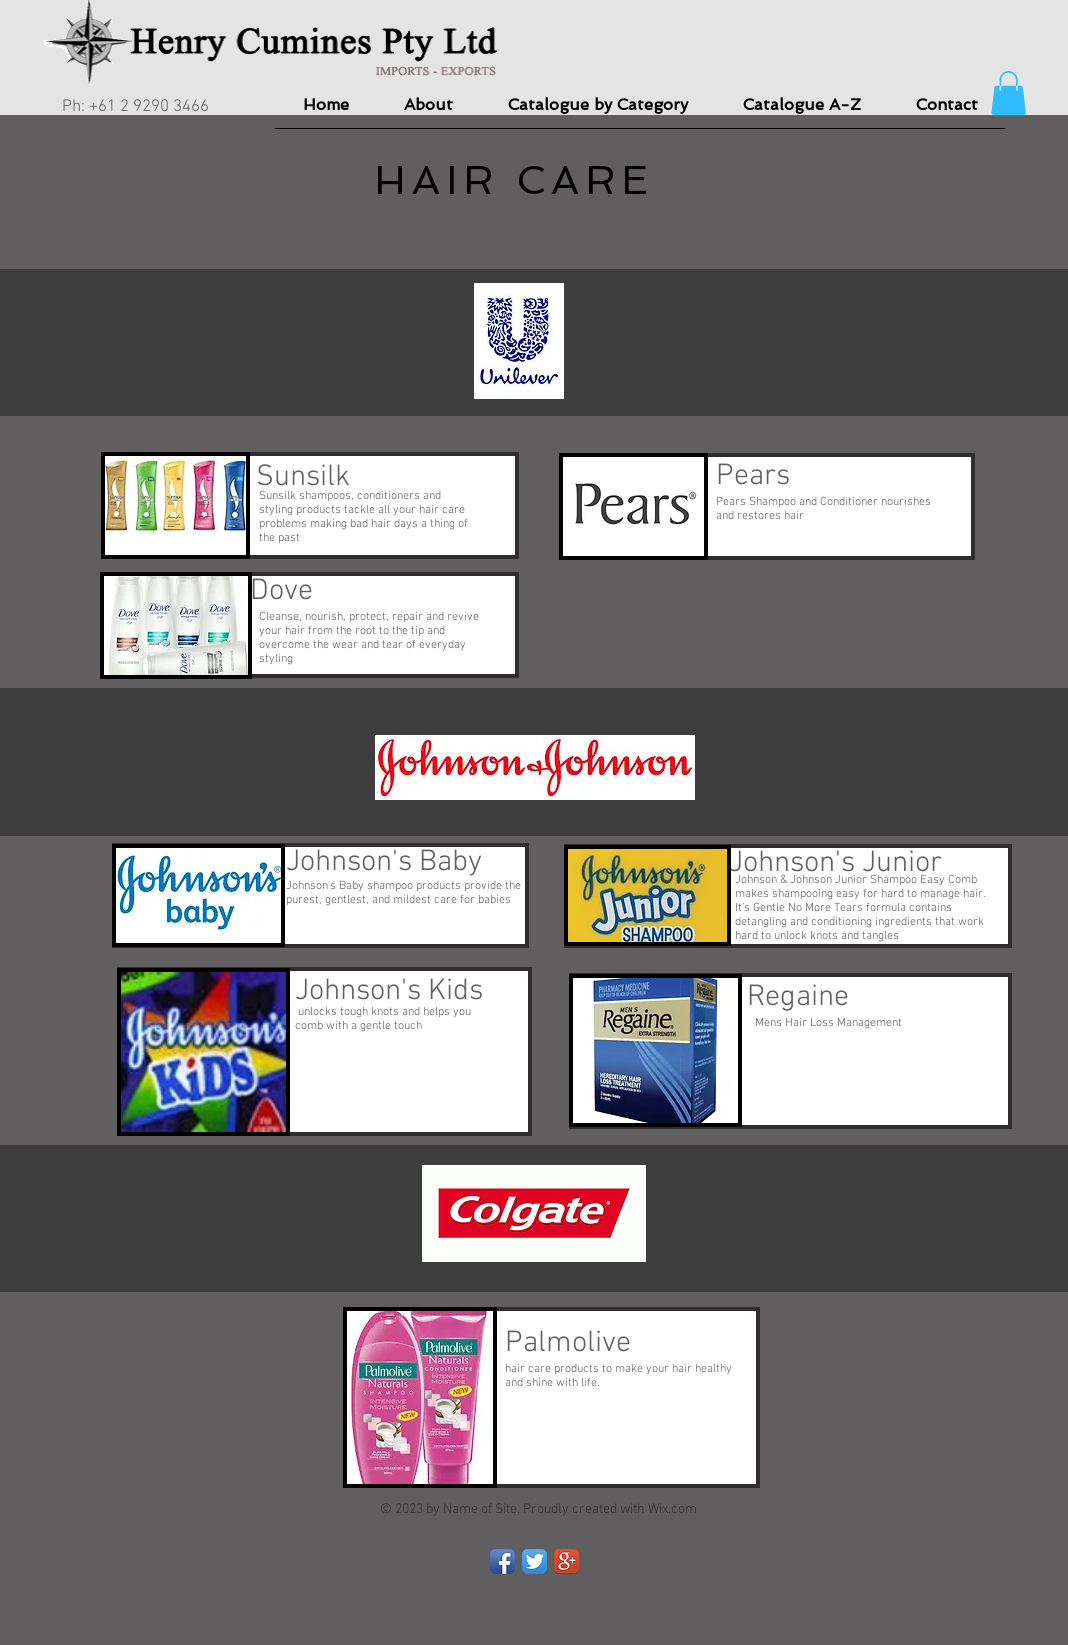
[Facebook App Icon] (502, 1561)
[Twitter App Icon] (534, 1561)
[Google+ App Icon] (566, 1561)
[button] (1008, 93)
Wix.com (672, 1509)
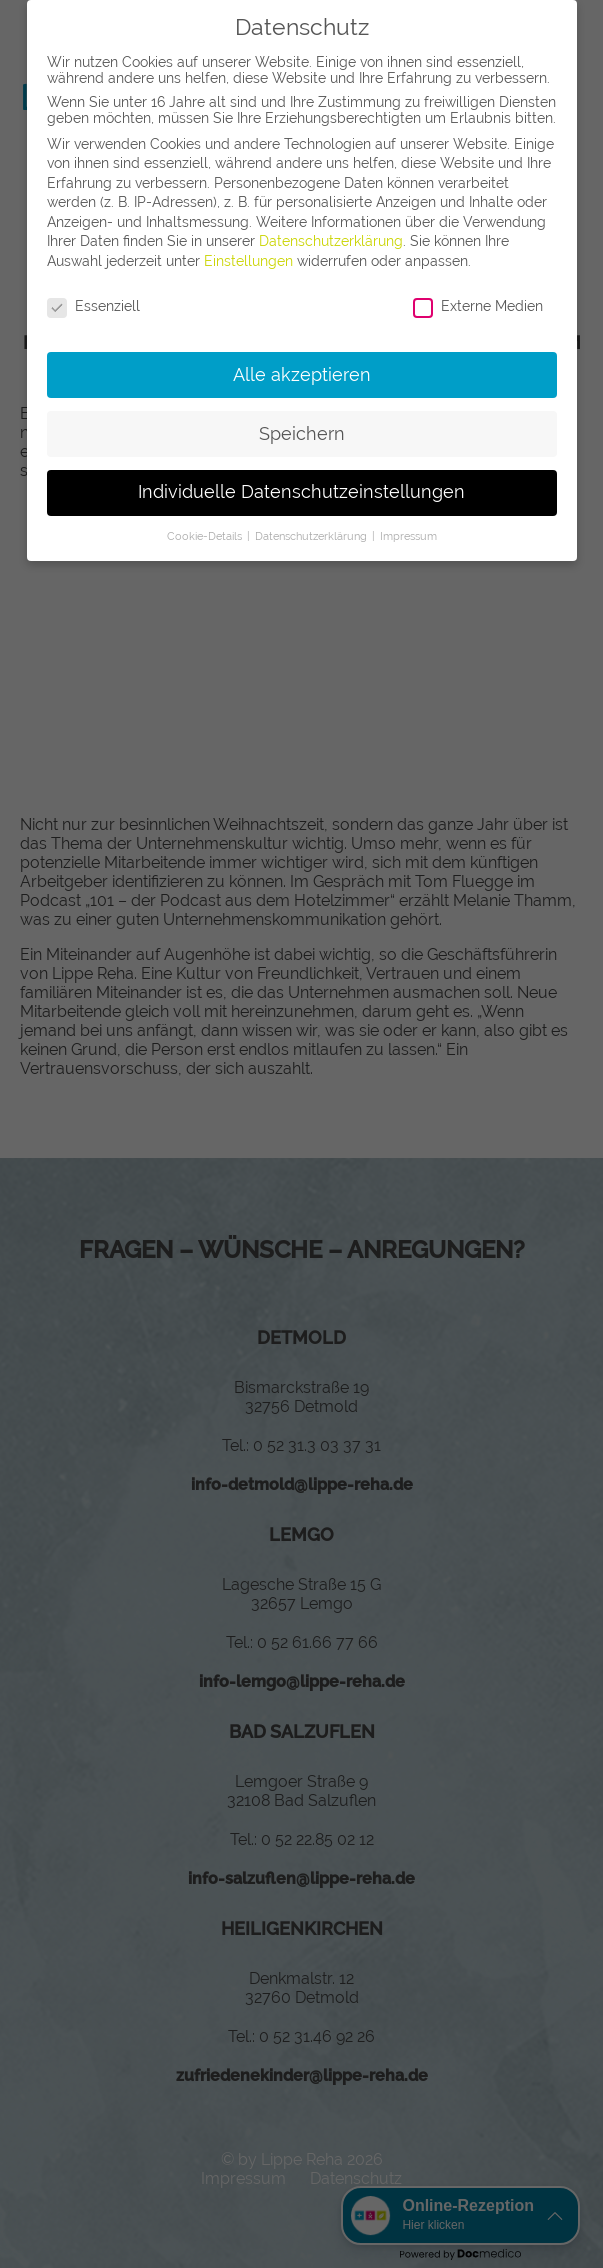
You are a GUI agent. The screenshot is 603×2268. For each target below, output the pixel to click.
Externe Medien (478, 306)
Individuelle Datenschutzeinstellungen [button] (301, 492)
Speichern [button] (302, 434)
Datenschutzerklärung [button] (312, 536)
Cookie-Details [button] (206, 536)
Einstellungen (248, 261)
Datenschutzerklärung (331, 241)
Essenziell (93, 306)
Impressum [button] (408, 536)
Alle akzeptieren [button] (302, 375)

------------------------

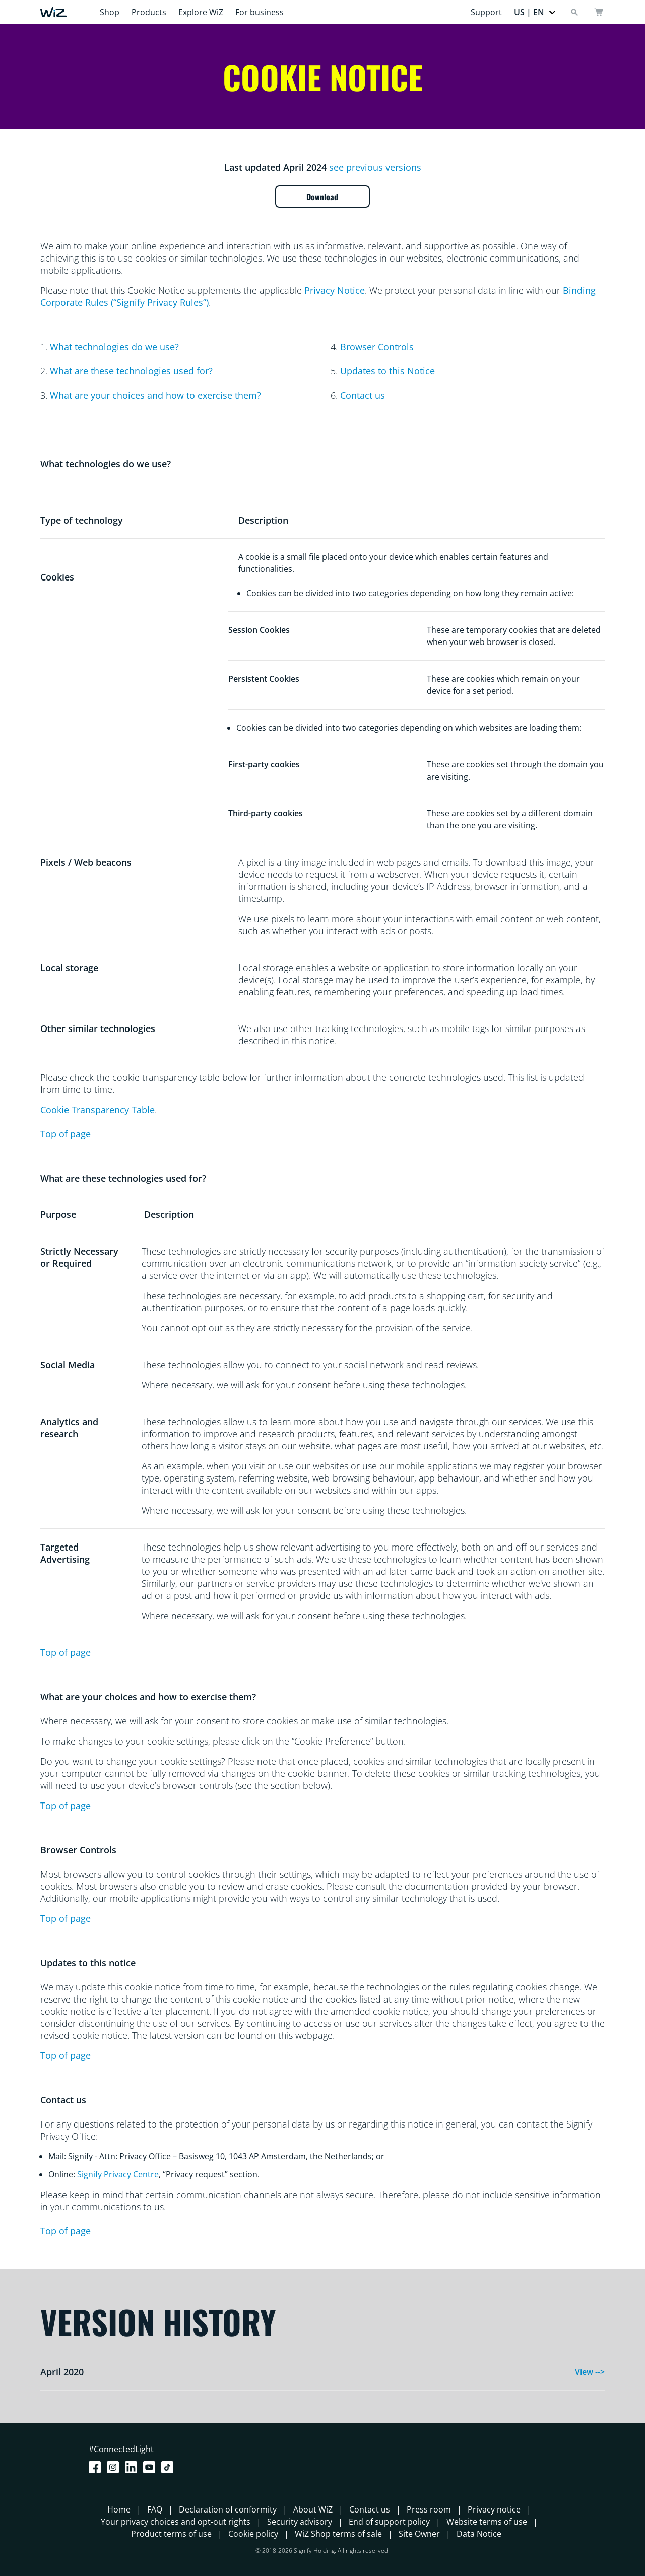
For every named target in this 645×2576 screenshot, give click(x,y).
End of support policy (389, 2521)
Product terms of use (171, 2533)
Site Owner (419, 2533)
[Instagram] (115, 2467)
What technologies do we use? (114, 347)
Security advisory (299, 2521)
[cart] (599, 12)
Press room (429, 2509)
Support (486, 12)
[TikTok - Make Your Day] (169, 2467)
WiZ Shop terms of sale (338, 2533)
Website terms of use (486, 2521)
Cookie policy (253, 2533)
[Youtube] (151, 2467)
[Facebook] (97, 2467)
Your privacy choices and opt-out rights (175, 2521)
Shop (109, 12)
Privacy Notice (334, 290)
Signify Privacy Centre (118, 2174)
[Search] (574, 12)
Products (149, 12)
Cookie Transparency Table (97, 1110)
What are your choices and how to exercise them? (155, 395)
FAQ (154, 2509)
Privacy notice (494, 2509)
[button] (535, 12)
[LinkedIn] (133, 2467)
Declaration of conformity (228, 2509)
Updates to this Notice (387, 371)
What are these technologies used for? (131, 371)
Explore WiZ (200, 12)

------------------------

## Exercise requirements
Your copy should hold only the lines above from the one containing "[Facebook App Icon] (502, 1561)" through the one containing "Datenschutzerklärung [button] (312, 536)", exactly as written and free of pictures.

## Answer section
[Facebook App Icon] (502, 1561)
[Twitter App Icon] (534, 1561)
[Google+ App Icon] (566, 1561)
[button] (1008, 93)
Wix.com (672, 1509)
You are a GUI agent. The screenshot is 603×2268. For each target below, output the pixel to click.
Externe Medien (478, 306)
Individuelle Datenschutzeinstellungen [button] (301, 492)
Speichern [button] (302, 434)
Datenschutzerklärung [button] (312, 536)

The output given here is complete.